The core challenge of multi-carrier GSM systems lies in achieving precise acquisition, efficient conversion, and stable transmission of multi-carrier RF signals—the system must simultaneously process multiple GSM carrier signals (typically 4 to 8), which are characterized by concentrated frequency bands, large amplitude variations, and susceptibility to interference. Clock jitter is one of the primary sources of interference in multi-carrier GSM signal acquisition. Even minor clock jitter can cause phase deviations in ADC sampling, leading to signal distortion and inter-carrier crosstalk, which degrades system demodulation performance and communication quality.
The GXSC ADC converts received analog signals into digital signals, providing an accurate data source for downstream processing, while the GXSC jitter eliminator supplies low-jitter, highly synchronized clock signals to the ADC and other digital components in the system, making it ideally suited for the signal acquisition requirements of multi-carrier GSM systems.
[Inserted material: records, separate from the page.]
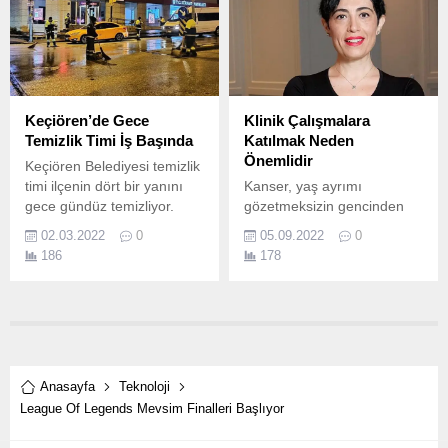
yüzüyle başlayacak.
Keçiören’de Gece
Klinik Çalışmalara
Temizlik Timi İş Başında
Katılmak Neden
Önemlidir
Keçiören Belediyesi temizlik
timi ilçenin dört bir yanını
Kanser, yaş ayrımı
gece gündüz temizliyor.
gözetmeksizin gencinden
yaşlısına tüm insanları
02.03.2022
0
05.09.2022
0
hedef alan, dünya çapında
186
178
en yaygın hastalıklardan
biridir.
Anasayfa
Teknoloji
League Of Legends Mevsim Finalleri Başlıyor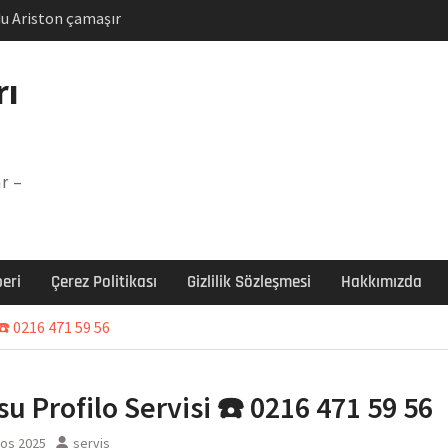
u Ariston çamaşır
unu
Arızası Çözümü
rı
labı F5 Hatası Çözüm
şır makinesi E03 Arıza
r –
 E3 Arızası Çözümü
eri
Çerez Politikası
Gizlilik Sözleşmesi
Hakkımızda
 ☎️ 0216 471 59 56
su Profilo Servisi ☎️ 0216 471 59 56
tos 2025
servis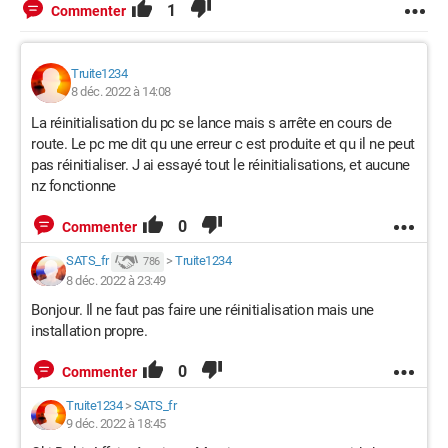
1
Commenter
Truite1234
8 déc. 2022 à 14:08
La réinitialisation du pc se lance mais s arrête en cours de
route. Le pc me dit qu une erreur c est produite et qu il ne peut
pas réinitialiser. J ai essayé tout le réinitialisations, et aucune
nz fonctionne
0
Commenter
SATS_fr
>
Truite1234
786
8 déc. 2022 à 23:49
Bonjour. Il ne faut pas faire une réinitialisation mais une
installation propre.
0
Commenter
Truite1234
>
SATS_fr
9 déc. 2022 à 18:45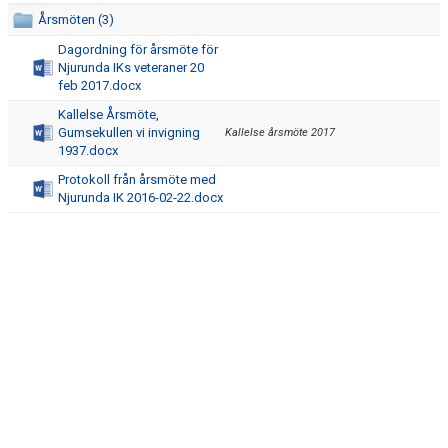
Årsmöten (3)
Dagordning för årsmöte för
Njurunda IKs veteraner 20
feb 2017.docx
Kallelse Årsmöte,
Gumsekullen vi invigning
Kallelse årsmöte 2017
1937.docx
Protokoll från årsmöte med
Njurunda IK 2016-02-22.docx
The GXSC ADC offers advantages such as wide input bandwidth, high sampling rates, excellent linearity, and a small package with low power consumption. The dual-channel ADC core employs a multi-stage pipelined architecture and integrates on-chip digital calibration algorithms. Each ADC features a wide-bandwidth input and supports a variety of user-selectable input ranges. An integrated reference voltage source simplifies design complexity. Both the analog input and clock signals are differential inputs, and several features are available to simplify automatic gain control (AGC) in communication receivers. A programmable threshold detector allows monitoring of incoming signal power using fast detection control bits in the ADC registers.
The clock jitter eliminator performs frequency conversion, selects a reference signal, and generates an ultra-low phase-noise clock to supply high-speed data converters for parallel or serial (JESD204B) interfaces. The chip provides 14 low-noise, configurable outputs that can be flexibly matched to many different device interfaces in RF transceiver systems, such as data converters, local oscillators, transmit/receive modules, FPGAs, and digital front-end (DFE) ASICs.
The chip can generate up to seven pairs of DCLK and SYSREF signals that comply with JESD204B interface requirements, featuring excellent crosstalk, frequency isolation, and spurious performance, and supporting both single-ended and differential output frequencies. The DCLK and SYSREF clock outputs can be configured to different output signal standards, such as CML, LVDS, LVPECL, and LVCMOS.